=== Begin Enclosure ===
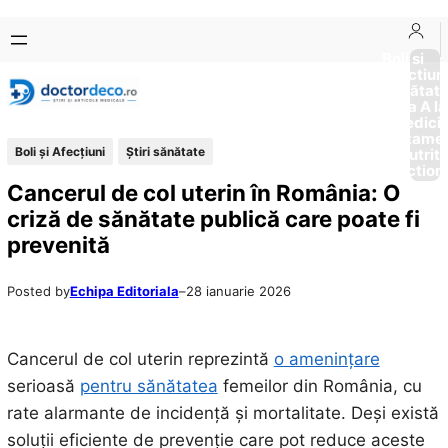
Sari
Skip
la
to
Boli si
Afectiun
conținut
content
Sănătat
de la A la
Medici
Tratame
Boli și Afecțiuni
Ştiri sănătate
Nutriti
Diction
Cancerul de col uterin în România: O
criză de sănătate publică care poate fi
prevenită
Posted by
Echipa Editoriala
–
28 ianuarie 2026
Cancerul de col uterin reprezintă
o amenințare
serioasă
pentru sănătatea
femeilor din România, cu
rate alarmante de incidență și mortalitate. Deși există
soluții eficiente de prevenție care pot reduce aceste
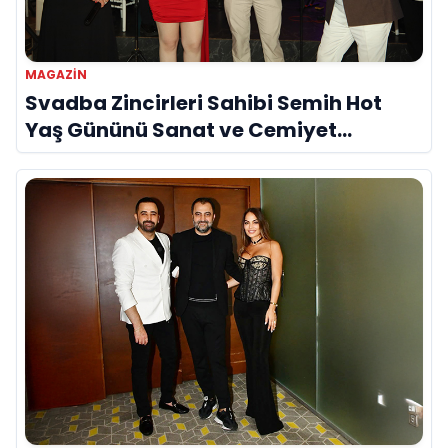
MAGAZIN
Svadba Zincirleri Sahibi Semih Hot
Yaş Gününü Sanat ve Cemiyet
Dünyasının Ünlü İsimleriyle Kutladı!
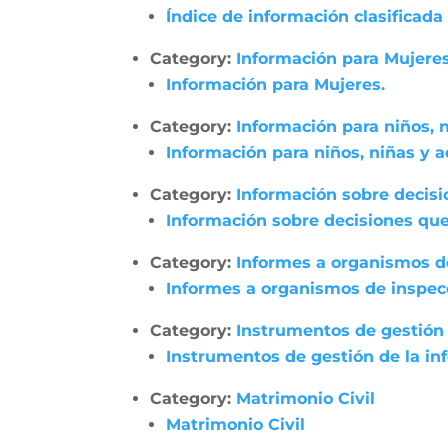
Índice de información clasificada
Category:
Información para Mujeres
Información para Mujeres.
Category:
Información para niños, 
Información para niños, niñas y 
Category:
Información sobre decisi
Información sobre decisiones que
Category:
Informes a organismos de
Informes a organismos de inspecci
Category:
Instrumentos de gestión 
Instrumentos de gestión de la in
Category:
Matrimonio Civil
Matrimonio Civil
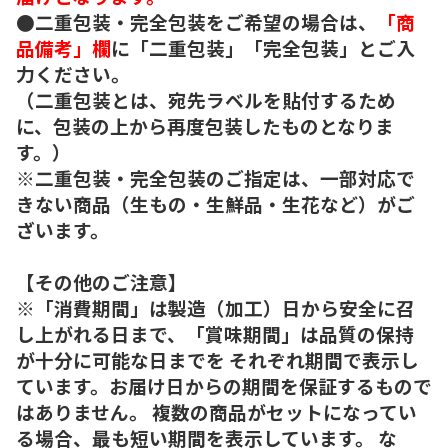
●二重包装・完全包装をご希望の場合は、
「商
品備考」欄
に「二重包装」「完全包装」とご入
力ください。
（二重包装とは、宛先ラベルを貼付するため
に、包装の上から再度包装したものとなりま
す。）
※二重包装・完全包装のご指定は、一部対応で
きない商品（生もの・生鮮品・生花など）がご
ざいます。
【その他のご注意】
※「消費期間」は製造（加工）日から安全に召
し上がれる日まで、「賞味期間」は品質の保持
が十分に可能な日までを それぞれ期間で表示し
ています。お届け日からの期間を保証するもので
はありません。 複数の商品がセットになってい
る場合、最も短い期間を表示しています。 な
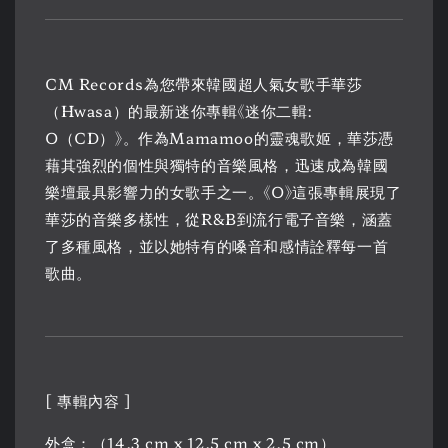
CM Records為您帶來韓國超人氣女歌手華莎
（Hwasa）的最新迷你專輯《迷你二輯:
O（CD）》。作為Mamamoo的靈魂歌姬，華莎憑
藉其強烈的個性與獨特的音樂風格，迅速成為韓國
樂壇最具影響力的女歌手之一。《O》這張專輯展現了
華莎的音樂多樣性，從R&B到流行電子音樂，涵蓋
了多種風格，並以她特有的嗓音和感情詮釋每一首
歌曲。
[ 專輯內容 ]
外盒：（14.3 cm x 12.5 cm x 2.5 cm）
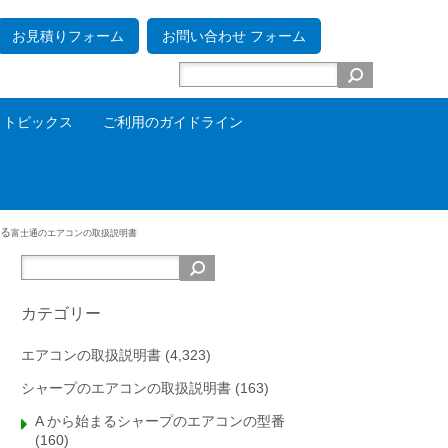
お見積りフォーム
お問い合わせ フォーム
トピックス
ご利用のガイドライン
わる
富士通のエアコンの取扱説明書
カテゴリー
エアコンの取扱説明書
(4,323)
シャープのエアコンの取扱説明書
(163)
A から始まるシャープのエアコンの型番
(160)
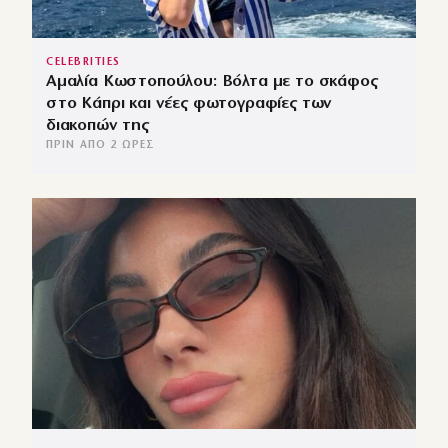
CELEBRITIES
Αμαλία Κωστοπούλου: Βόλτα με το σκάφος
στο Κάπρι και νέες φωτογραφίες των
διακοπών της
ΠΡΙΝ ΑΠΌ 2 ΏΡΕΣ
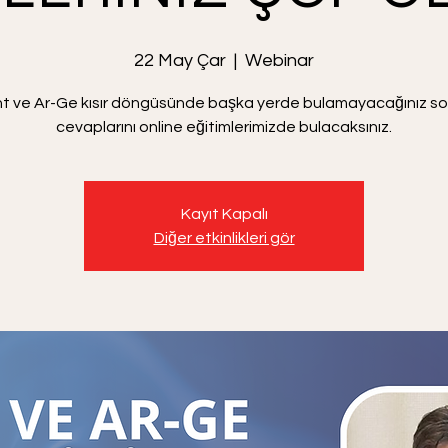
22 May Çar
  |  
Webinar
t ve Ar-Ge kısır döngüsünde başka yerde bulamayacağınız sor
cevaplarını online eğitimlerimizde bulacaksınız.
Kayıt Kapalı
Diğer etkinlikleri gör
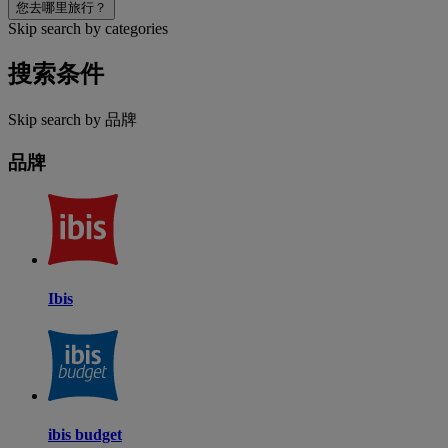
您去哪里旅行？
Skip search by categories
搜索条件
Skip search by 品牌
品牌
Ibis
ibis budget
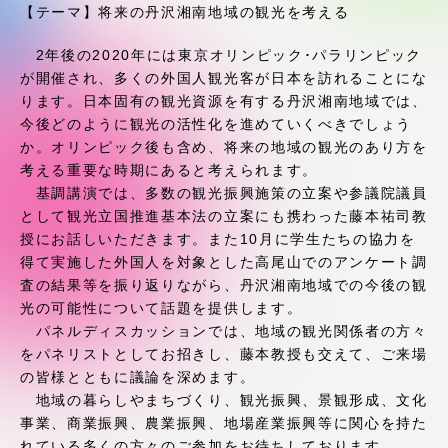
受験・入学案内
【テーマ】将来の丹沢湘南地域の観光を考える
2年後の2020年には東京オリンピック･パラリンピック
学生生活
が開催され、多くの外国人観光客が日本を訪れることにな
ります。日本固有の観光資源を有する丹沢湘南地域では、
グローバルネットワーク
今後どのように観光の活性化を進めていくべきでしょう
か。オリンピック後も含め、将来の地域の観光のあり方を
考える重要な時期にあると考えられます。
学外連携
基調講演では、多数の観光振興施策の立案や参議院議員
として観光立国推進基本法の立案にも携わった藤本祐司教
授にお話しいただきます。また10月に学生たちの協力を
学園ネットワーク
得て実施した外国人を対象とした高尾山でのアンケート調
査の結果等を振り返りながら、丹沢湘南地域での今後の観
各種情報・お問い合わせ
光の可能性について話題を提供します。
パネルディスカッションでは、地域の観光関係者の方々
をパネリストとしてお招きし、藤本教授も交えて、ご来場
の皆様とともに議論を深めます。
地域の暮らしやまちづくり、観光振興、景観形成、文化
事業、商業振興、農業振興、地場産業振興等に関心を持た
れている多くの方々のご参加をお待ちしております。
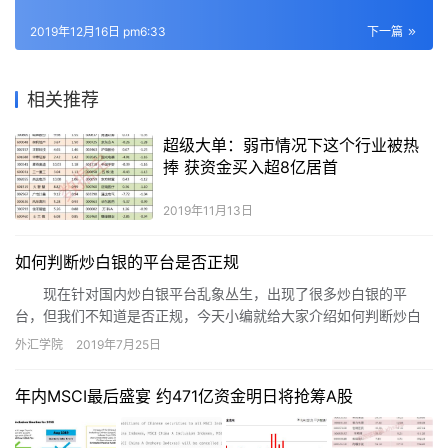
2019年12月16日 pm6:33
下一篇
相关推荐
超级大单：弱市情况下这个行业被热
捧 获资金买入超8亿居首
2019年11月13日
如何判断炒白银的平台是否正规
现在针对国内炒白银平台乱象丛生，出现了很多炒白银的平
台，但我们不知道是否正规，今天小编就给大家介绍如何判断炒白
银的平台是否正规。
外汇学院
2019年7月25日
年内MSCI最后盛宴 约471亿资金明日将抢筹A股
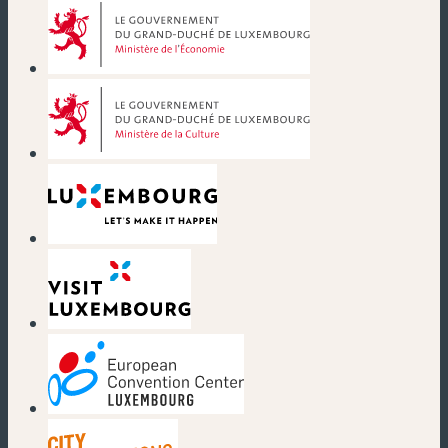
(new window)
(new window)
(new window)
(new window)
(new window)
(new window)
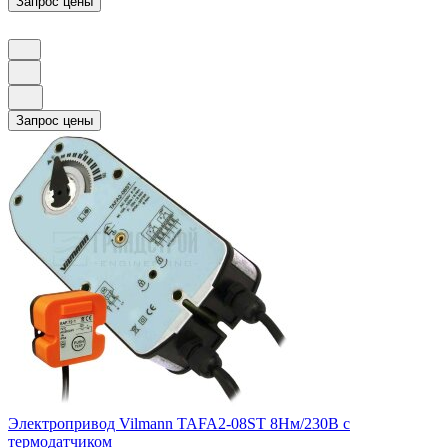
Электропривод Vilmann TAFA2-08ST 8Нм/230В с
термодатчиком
=== End Enclosure ===
Assignment:
With the pictures removed, return each record above exactly as given.

Response box:
Sari
Skip
la
to
Boli si
Afectiun
conținut
content
Sănătat
de la A la
Medici
Tratame
Boli și Afecțiuni
Ştiri sănătate
Nutriti
Diction
Cancerul de col uterin în România: O
criză de sănătate publică care poate fi
prevenită
Posted by
Echipa Editoriala
–
28 ianuarie 2026
Cancerul de col uterin reprezintă
o amenințare
serioasă
pentru sănătatea
femeilor din România, cu
rate alarmante de incidență și mortalitate. Deși există
soluții eficiente de prevenție care pot reduce aceste
MAGAZIN
Svadba Zincirleri Sahibi Semih Hot
Yaş Gününü Sanat ve Cemiyet
Dünyasının Ünlü İsimleriyle Kutladı!
Índice de información clasificada
Category:
Información para Mujeres
Información para Mujeres.
Category:
Información para niños, 
Información para niños, niñas y 
Category:
Información sobre decisi
Información sobre decisiones que
Category:
Informes a organismos de
Informes a organismos de inspecci
Category:
Instrumentos de gestión 
Instrumentos de gestión de la in
Category:
Matrimonio Civil
Matrimonio Civil
●二重包装・完全包装をご希望の場合は、
「商
品備考」欄
に「二重包装」「完全包装」とご入
力ください。
（二重包装とは、宛先ラベルを貼付するため
に、包装の上から再度包装したものとなりま
す。）
※二重包装・完全包装のご指定は、一部対応で
きない商品（生もの・生鮮品・生花など）がご
ざいます。
【その他のご注意】
※「消費期間」は製造（加工）日から安全に召
し上がれる日まで、「賞味期間」は品質の保持
が十分に可能な日までを それぞれ期間で表示し
ています。お届け日からの期間を保証するもので
はありません。 複数の商品がセットになってい
る場合、最も短い期間を表示しています。 な
CM Records為您帶來韓國超人氣女歌手華莎
（Hwasa）的最新迷你專輯《迷你二輯:
O（CD）》。作為Mamamoo的靈魂歌姬，華莎憑
藉其強烈的個性與獨特的音樂風格，迅速成為韓國
樂壇最具影響力的女歌手之一。《O》這張專輯展現了
華莎的音樂多樣性，從R&B到流行電子音樂，涵蓋
了多種風格，並以她特有的嗓音和感情詮釋每一首
歌曲。
[ 專輯內容 ]
外盒：（14.3 cm x 12.5 cm x 2.5 cm）
お見積りフォーム
お問い合わせ フォーム
トピックス
ご利用のガイドライン
わる
富士通のエアコンの取扱説明書
カテゴリー
エアコンの取扱説明書
(4,323)
シャープのエアコンの取扱説明書
(163)
A から始まるシャープのエアコンの型番
(160)
CELEBRITIES
Αμαλία Κωστοπούλου: Βόλτα με το σκάφος
στο Κάπρι και νέες φωτογραφίες των
διακοπών της
ΠΡΙΝ ΑΠΌ 2 ΏΡΕΣ
22 May Çar
  |  
Webinar
t ve Ar-Ge kısır döngüsünde başka yerde bulamayacağınız sor
cevaplarını online eğitimlerimizde bulacaksınız.
Kayıt Kapalı
Diğer etkinlikleri gör
您去哪里旅行？
Skip search by categories
搜索条件
Skip search by 品牌
品牌
Ibis
ibis budget
受験・入学案内
【テーマ】将来の丹沢湘南地域の観光を考える
2年後の2020年には東京オリンピック･パラリンピック
学生生活
が開催され、多くの外国人観光客が日本を訪れることにな
ります。日本固有の観光資源を有する丹沢湘南地域では、
グローバルネットワーク
今後どのように観光の活性化を進めていくべきでしょう
か。オリンピック後も含め、将来の地域の観光のあり方を
考える重要な時期にあると考えられます。
学外連携
基調講演では、多数の観光振興施策の立案や参議院議員
として観光立国推進基本法の立案にも携わった藤本祐司教
授にお話しいただきます。また10月に学生たちの協力を
学園ネットワーク
得て実施した外国人を対象とした高尾山でのアンケート調
査の結果等を振り返りながら、丹沢湘南地域での今後の観
各種情報・お問い合わせ
光の可能性について話題を提供します。
パネルディスカッションでは、地域の観光関係者の方々
をパネリストとしてお招きし、藤本教授も交えて、ご来場
の皆様とともに議論を深めます。
地域の暮らしやまちづくり、観光振興、景観形成、文化
事業、商業振興、農業振興、地場産業振興等に関心を持た
れている多くの方々のご参加をお待ちしております。
2019年12月16日 pm6:33
下一篇
相关推荐
超级大单：弱市情况下这个行业被热
捧 获资金买入超8亿居首
2019年11月13日
如何判断炒白银的平台是否正规
现在针对国内炒白银平台乱象丛生，出现了很多炒白银的平
台，但我们不知道是否正规，今天小编就给大家介绍如何判断炒白
银的平台是否正规。
外汇学院
2019年7月25日
年内MSCI最后盛宴 约471亿资金明日将抢筹A股
(new window)
(new window)
(new window)
(new window)
(new window)
(new window)
Электропривод Vilmann TAFA2-08ST 8Нм/230В с
термодатчиком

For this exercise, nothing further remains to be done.